Теперь различия между статусами могут трактоваться исключительно как различия в степени «элитарности». Именно «элитарность» выступает воплощением десакрализованной статусности: служением без «рыцарства», властью без личной харизмы, добродетелью без доброты, моралью без этоса, знанием без мудрости, профессией без призвания. Десакрализованный статус представляет собой то богатство, которое не просто владеет собственником, но спекулирует им в такой степени, что он почитает своей обязанностью спекулировать собой.

Добавим также, что упразднение священных социальных границ было действием, породившим современную бюрократию. Именно так возник административный «ресурс», который одинаково эффективен для всех, но не может принадлежать никому в отдельности. Это «ресурс», который позволяет проводить любые различия, открывая для бюрократии перспективу воплощать в себе «все» общество. Одновременно всякий человек в качестве индивида и/или гражданина становится до какой-то степени «администратором».

Сколь бы «стихийными» ни были различия между людьми (и «различительные принципы», которыми они руководствуются), для бюрократической корпорации все это имеет сугубо «служебное» значение. Да, люди чем-то там отличаются друг от друга. Да, они чего-то там отличают. Ну и что с того? Для бюрократии подобные наблюдения выступают лишь основаниями для обнаружения сходства: все отличаются, все отличают. Предельным выражением административного мировосприятия в данном случае опять-таки служит просвещенческое представление о единстве человеческой природы: абстрактный гуманизм.

Последний является и детищем бюрократического мышления и его придатком. В конечном счете, именно на его долю выпадает универсализация невозможности найти в («гражданском») обществе «внешнего» наблюдателя, способного взирать на бюрократию «свысока», «со стороны» или хотя бы «искоса».

Однако это не означает, что такой наблюдатель и впрямь не может быть найден, что он в принципе невозможен. Ничего подобного: он существует. И возникает из «духа» и «плоти», когда любые из «стихийно возникших» социальных различий приобретают характер противоположностей.

Противоборство с бюрократией (пусть даже и заканчивающееся новой бюрократизацией) неизменно подразумевает антагонистический раскол общества. Этот раскол обуславливается конфликтом двух (или даже нескольких) несовместимых друг с другом систем политического представительства. Такую, по-настоящему революционную, ситуацию иногда и «двоевластием» назвать трудно. Речь скорее идет о некоем организованном потому относительно устойчивом) «многовластии».
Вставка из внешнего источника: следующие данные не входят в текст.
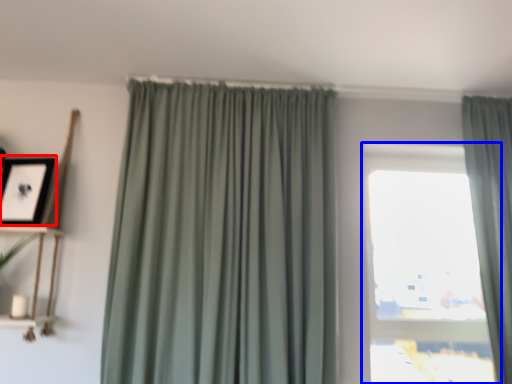 Question: Among these objects, which one is farthest to the camera, picture frame (highlighted by a red box) or window (highlighted by a blue box)?

Choices:
 (A) picture frame
 (B) window

Answer: (B) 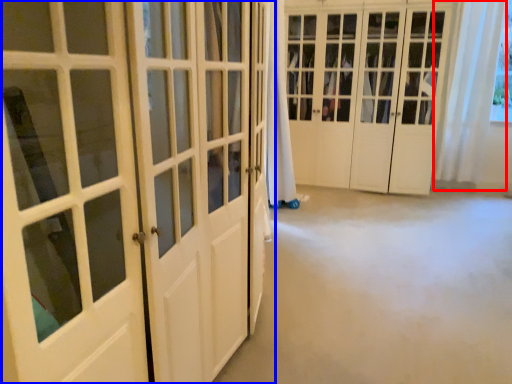 Question: Which object appears closest to the camera in this image, curtain (highlighted by a red box) or door (highlighted by a blue box)?

Choices:
 (A) curtain
 (B) door

Answer: (B) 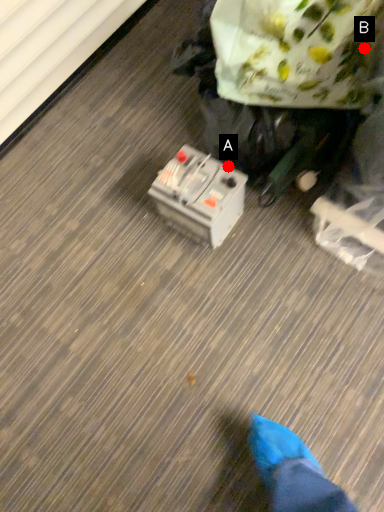 Question: Two points are circled on the image, labeled by A and B beside each circle. Which point is closer to the camera?

Choices:
 (A) A is closer
 (B) B is closer

Answer: (B) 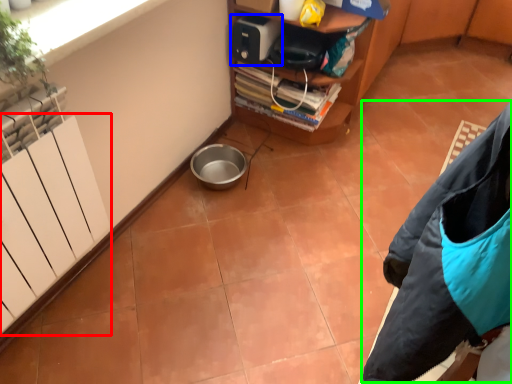 Question: Which object is the closest to the radiator (highlighted by a red box)? Choose among these: appliance (highlighted by a blue box) or jacket (highlighted by a green box).

Choices:
 (A) appliance
 (B) jacket

Answer: (B) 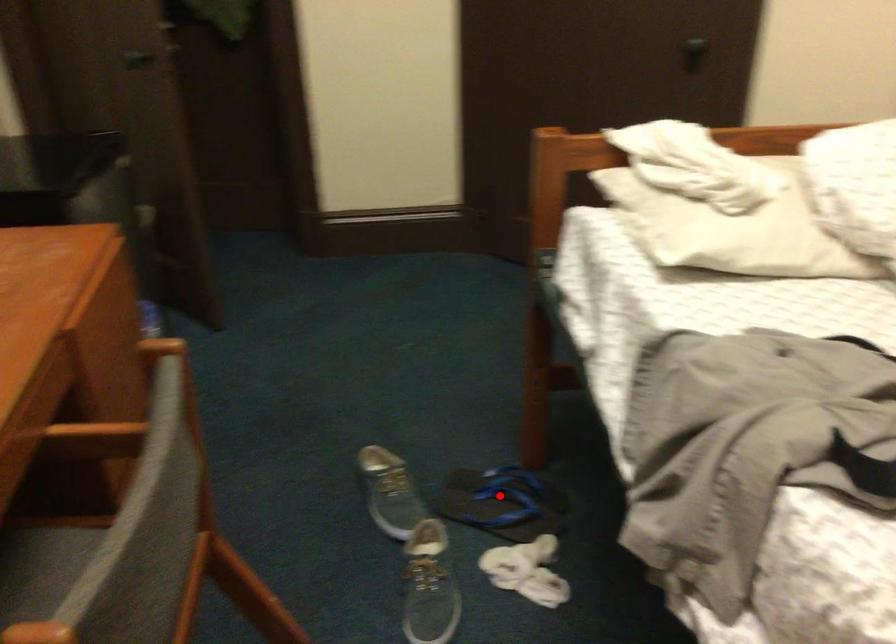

Нас, однако, интересует совсем другое: как возможна «интериоризация» «внешнего» по отношению к бюрократии наблюдателя? И не будет ли он «пятой колонной» для «всего» общества, то есть для всей совокупности «граждан» и «индивидов»?

Сохранение лица

Впрочем, возможно наша задача в данном случае существенно проще. Для того чтобы обозначить перспективу подобного наблюдения, необходимо понять, какой модус «общественной связи» (Маркс), заведомо предполагает наличие некоего «внутреннего врага», а, значит, строится на превращении различий в противоположности. Иными словами, нужно установить, каким образом человек, не переставая быть индивидом и гражданином, все же имеет возможность вести себя еще и как подданный (притом что отношения «сеньор — вассал» более не существует.)

Речь, разумеется, идет о том типе связей между людьми, который делает их не только членами («гражданского») общества, но и представителями политической нации, от имени которой они могут предъявить исключительно самих себя. Напомним также, что политическая нация не должна смешиваться с этносом, и существует она вовсе не «по ту сторону» гражданско-правовых институций.

Нуждаясь в чиновнике, национально-политическая общность, тем не менее, контролирует его как лицо. И требует от него не безответственного, хотя и отлаженного, «функционирования», а персональной ответственности за совершаемые действия. Нация, «невзирая на чины», способна провести различия между Акакием Акакиевичем Башмачкиным и, к примеру, Уваровым, или Владимиром Ильичем Лениным и встретившимся ему печником.

Следовательно, представления нации о себе самой никак не соотносятся с усредняющим подходом чиновника (который воплощает сам принцип чиновнической самоидентификации.)

В противовес без-личной дифференциации граждан, без-различной дифференциации индивидов, не-при-личной государственной дифференциации приватного и публичного нация предъявляет дифференциацию личностей и не-личностей. Иными словами, нация не просто должна кем-то олицетворяться, но и воплощаться в практиках «сохранения лица». Эти практики берут начало в аристократическом образе жизни; и национально-политическая общность следует этому образу жизни в отсутствии аристократии. Ее существование предполагает тот демократический аристократизм (или аристократизм народа), о котором любят порассуждать, не отдавая себе отчета, откуда он взялся.

Гражданское общество является «теневой структурой»: оно возникает из тени, отбрасываемой бюрократической корпорацией. Равняясь на функционеров, оно само состоит из «функциональных единиц» — маленьких, гордых и чрезвычайно независимых. Собственно, все их функционирование сводится к производству автономии. История гражданского общества творится, конечно, не массами, но массовым человеком. Национальная история, напротив, создается личностями, производящими общность и обретающими идентичность в затеянном ими «общем деле».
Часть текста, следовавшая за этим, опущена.